More tech vendors now feel and confess to the threat of open source alternatives. For example, the impacts and variety of OSS challenges increasingly are specified in risk disclosures to current and prospective shareholders in annual reports, quarterly reports, stock offering prospecti, and merger deal documents filed with the U.S. Securities and Exchange Commission.
For example, what do you think was the number-one threat to profitability admitted by Microsoft in its October 15 prospectus, stated before a dozen other competitive, technology, litigation, and other pressures? Answer: open source.

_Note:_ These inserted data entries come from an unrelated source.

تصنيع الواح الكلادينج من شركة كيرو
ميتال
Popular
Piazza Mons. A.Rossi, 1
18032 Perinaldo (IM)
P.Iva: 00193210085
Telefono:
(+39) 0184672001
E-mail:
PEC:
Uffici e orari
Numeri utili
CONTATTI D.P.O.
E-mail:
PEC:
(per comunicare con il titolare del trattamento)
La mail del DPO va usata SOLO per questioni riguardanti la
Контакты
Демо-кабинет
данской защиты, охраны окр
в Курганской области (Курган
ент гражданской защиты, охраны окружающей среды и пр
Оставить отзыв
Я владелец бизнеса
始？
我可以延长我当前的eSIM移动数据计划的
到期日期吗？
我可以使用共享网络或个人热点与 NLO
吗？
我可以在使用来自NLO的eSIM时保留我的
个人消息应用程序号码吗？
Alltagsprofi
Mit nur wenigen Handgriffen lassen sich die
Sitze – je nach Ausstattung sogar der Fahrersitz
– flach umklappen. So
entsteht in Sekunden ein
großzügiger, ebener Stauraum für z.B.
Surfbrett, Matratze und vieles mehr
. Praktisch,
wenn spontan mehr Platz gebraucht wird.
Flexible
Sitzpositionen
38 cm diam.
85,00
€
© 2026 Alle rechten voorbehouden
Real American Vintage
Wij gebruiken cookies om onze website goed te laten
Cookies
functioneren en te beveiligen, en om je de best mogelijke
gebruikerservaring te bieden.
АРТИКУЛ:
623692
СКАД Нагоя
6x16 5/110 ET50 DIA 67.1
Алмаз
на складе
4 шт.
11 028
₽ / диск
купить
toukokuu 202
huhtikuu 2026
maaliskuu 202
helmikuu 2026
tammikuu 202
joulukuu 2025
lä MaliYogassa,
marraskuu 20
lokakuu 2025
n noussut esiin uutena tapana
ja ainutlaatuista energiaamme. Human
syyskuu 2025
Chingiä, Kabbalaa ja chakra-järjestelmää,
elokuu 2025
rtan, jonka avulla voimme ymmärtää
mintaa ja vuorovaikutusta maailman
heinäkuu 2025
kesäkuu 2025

The same acknowledgement that "it's a new world" has surfaced in S.E.C. filings in recent weeks from Palm (10/14), Sun (9/29), Silicon Graphics (9/29), Caliddus Software (9/22), Provide Commerce (9/22), Oracle (9/18), Opsware (9/12), RealNetworks (9/12), NetIQ (9/9), and others. "OSS worries" are a clear, accelerating trend for traditional, proprietary-only vendors - both pure software companies and vendors of hardware, peripherals, and other technology products with software inside.
3. OSS Changes Your Prospects' Procurement Processes and Standards
Preparation beats inspiration. Planning and synchronization is better than fast-talking improvisation.
What do you say when your prospect asks "Is there any freeware in your products?" How will your reps reply, when the RFP now requires you to "Disclose any open, free, or other non-proprietary code in your product design, development tools, delivered version, or documentation"?
Be ready. Vendors are encountering such interrogation from their recent leads. Also, in recent months customer-centric contract negotiating seminars have added open source to their recommendations of "what to watch out for, from those rascally vendors." And lawyers advising your prospects are telling them to get new disclosures, warranties, and potential penalties if a tech vendor includes OSS without approval. Finally, MIS managers and their bosses want more assurances that software and network security won't be compromised by uncertain code in the post-9/11 era.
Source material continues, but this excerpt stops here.